Opera priva di uniformità tenuta insieme solamente dal talento di Penelope Cruz

Ma Ma - Tutto andrà bene 

Ma Ma - Tutto andrà bene 

16.06.2016 - Autore: Alessia Laudati (Nexta)
Non è possibile trovare un altro modo per dirlo. Questo film, più che essere il lavoro completo del regista Julio Medem, è il riflesso della luce e della delicatezza che l’attrice spagnola Penelope Cruz riesce a dare ai suoi ruoli femminili più riusciti. Il resto non è proprio noia, ma un racconto onirico non particolarmente originale dal punto di vista del registro visivo e in grado di produrre una distanza emotiva con una storia che invece vuole essere partecipata e intensa fin dalle premesse.

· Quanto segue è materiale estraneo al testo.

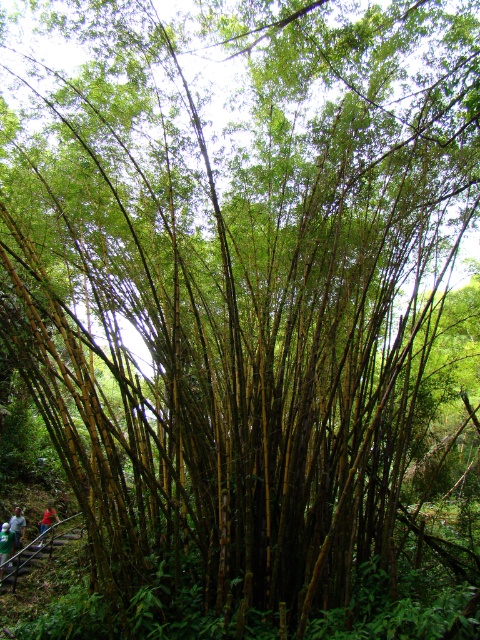 What do you see at coordinates (6, 545) in the screenshot? The width and height of the screenshot is (480, 640). I see `green fabric person at lower left` at bounding box center [6, 545].

Consider the image. Between green fabric person at lower left and red fabric person at lower left, which one appears on the left side from the viewer's perspective?

From the viewer's perspective, green fabric person at lower left appears more on the left side.

The image size is (480, 640). What do you see at coordinates (6, 545) in the screenshot? I see `green fabric person at lower left` at bounding box center [6, 545].

The width and height of the screenshot is (480, 640). I want to click on green fabric person at lower left, so click(6, 545).

Does green fabric shirt at lower left appear over red fabric person at lower left?

Yes.

Who is lower down, green fabric shirt at lower left or red fabric person at lower left?

red fabric person at lower left is lower down.

The image size is (480, 640). What do you see at coordinates (16, 528) in the screenshot?
I see `green fabric shirt at lower left` at bounding box center [16, 528].

Find the location of a particular element. The image size is (480, 640). green fabric shirt at lower left is located at coordinates (16, 528).

Who is higher up, green fabric person at lower left or green fabric shirt at lower left?

green fabric shirt at lower left is above.

Does green fabric person at lower left have a lesser width compared to green fabric shirt at lower left?

Indeed, green fabric person at lower left has a lesser width compared to green fabric shirt at lower left.

Is point (12, 538) closer to viewer compared to point (20, 529)?

That is True.

Identify the location of green fabric person at lower left. (6, 545). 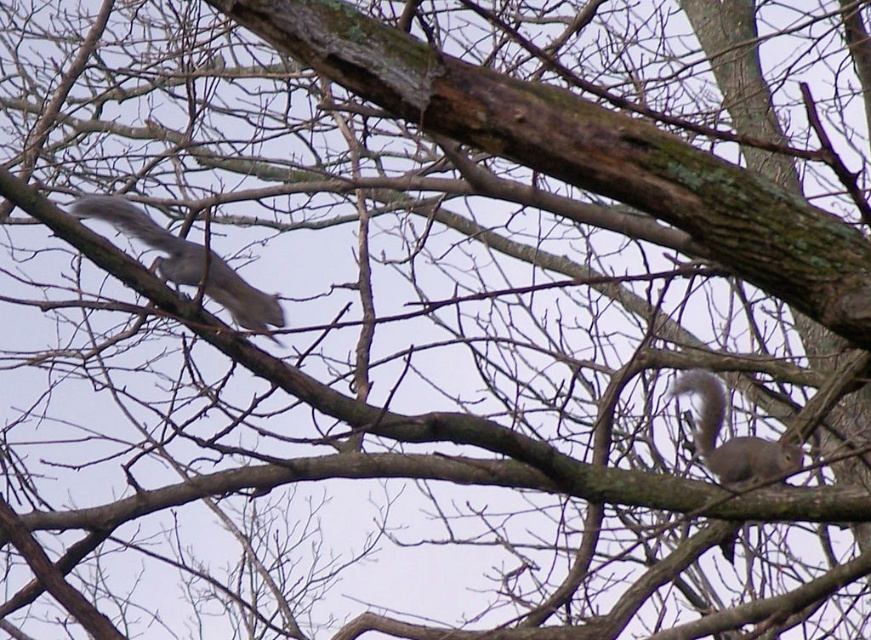 You are observing two points in the image of the squirrels in the tree. Which point, point (497, 122) or point (746, 438), is nearer to you?

Point (497, 122) is closer to the viewer than point (746, 438). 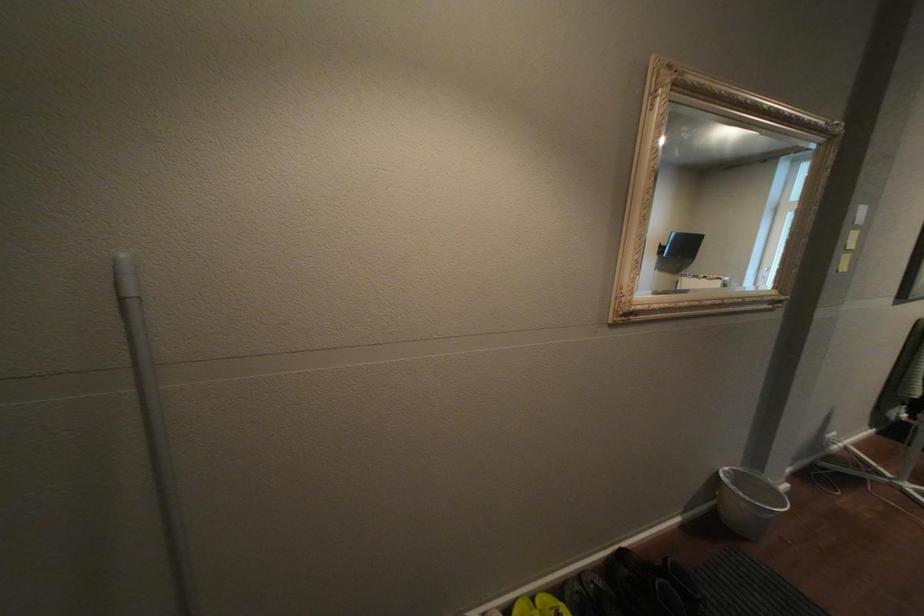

Partiamo però dall’inizio. In Ma Ma - Tutto andrà bene, Penelope Cruz è una donna colpita dal cancro al seno per due volte, che come in tante storie che conosciamo nella realtà, nel secondo caso più del primo visto che la diagnosi è di incurabilità, decide di vivere la malattia con coraggio, gioia di vivere e trasformando il tempo che le rimane in una osservazione disincantata e piena del presente. 
 
Sullo sfondo una Spagna malata della peggior crisi economica di sempre, fotografata nell’anno però della vittoria agli Europei nel 2012, un paese che come la protagonista deve trovare, nella quotidianità ‘cancerosa’, la propria ricetta di felicità. 
 
Il personaggio di Magda (Penelope Cruz), è quindi il centro del film. Con lei assistiamo alle varie fasi di cura e alle sofferenze del corpo, intrecciate comunque alla quotidianità di madre e donna che non smette di essere per questo vissuta. 
 
E l’attrice ci regala un ritratto coraggioso, sempre ironico, sempre dolce anche davanti alla malattia, affiancato da un duo di caratteri maschili che invece basano la propria recitazione su un meccanismo di freddezza e di sottrazione. Sono il medico Julian (Asier Etxeandia) e l’amante Arturo (Luis Tosar). Però oltre la grande prova della Cruz, il resto rimane davvero confuso. Specialmente quando i fatti sono avvolti da una cornice surreale, a volte onirica, dove la luce rarefatta delle scene permette di mantenere una distanza con il dramma al quale stiamo assistendo. Questo meccanismo però provoca disaffezione, straniamento, scivola spesso nell’incomprensibilità, e l’interpretazione degli altri due personaggi non riesce a dare lo stesso calore dell’attrice spagnola in un film che sembra indeciso su quale dei due registri - melò o dramma asciutto - fare più affidamento. 

Opera piena poi di tanti temi solo accennati, Dio, maternità, amore, sopravvivenza, in Ma Ma c'è un horror vacui, una volontà di riempire con tante sensazioni il tempo del film, che alla fine l'effetto è di totale mancanza di approfondimento di uno solo di questi aspetti. Una scelta poco comprensibile per un dramma che così non ha una sua dimensione precisa, nemmeno quella di opera più prettamente sperimentale.